━━ RAW DATA

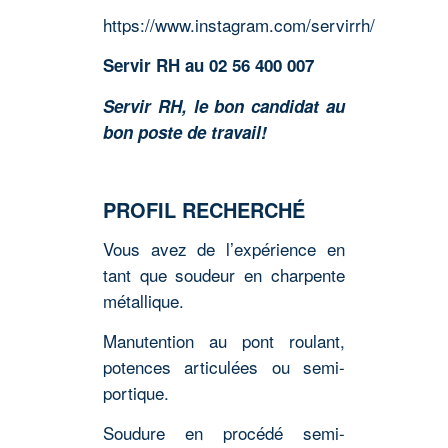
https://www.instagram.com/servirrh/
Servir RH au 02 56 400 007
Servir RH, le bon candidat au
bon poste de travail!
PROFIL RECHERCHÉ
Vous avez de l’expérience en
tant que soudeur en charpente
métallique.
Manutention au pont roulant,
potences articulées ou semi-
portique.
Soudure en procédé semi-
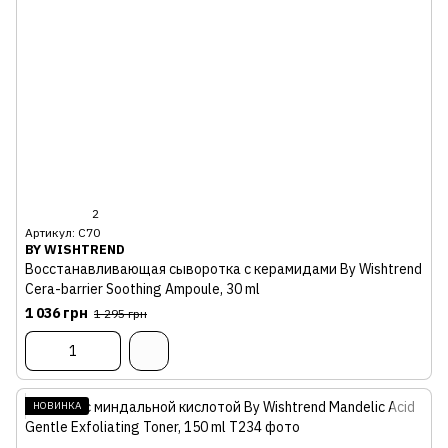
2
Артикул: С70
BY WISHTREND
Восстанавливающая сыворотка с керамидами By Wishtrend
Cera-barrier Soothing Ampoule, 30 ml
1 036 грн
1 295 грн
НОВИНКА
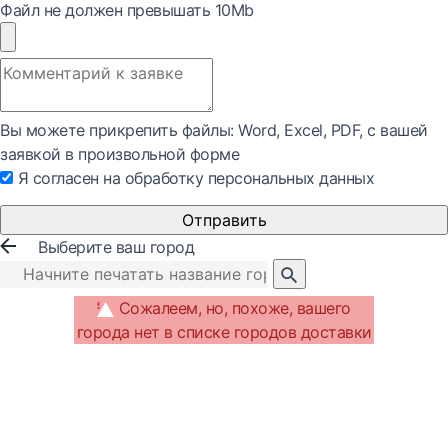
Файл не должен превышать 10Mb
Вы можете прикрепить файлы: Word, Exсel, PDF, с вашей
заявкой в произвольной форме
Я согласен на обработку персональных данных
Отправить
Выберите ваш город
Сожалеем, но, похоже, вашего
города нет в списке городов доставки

━━━━
━━ RAW DATA

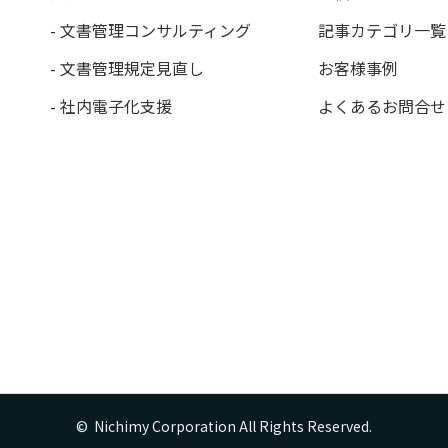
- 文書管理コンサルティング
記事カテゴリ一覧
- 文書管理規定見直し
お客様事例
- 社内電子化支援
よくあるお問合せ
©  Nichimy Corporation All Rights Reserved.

━━━━
━━ RAW DATA

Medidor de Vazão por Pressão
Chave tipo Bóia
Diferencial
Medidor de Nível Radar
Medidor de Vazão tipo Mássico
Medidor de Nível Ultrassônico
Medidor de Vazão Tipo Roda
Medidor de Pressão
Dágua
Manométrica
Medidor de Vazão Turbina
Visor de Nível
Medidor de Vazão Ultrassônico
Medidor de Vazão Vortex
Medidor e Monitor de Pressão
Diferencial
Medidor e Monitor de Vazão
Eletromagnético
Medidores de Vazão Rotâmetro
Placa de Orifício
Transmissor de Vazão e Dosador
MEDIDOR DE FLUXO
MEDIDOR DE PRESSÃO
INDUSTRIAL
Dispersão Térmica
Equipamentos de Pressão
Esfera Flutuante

━━━━

→ WHAT THIS TASK INVOLVES
Search the entries for the word "Vazão" and gather every line where it appears.

→ RESPONSE TO THE TASK
Medidor de Vazão por Pressão
Medidor de Vazão tipo Mássico
Medidor de Vazão Tipo Roda
Medidor de Vazão Turbina
Medidor de Vazão Ultrassônico
Medidor de Vazão Vortex
Medidor e Monitor de Vazão
Medidores de Vazão Rotâmetro
Transmissor de Vazão e Dosador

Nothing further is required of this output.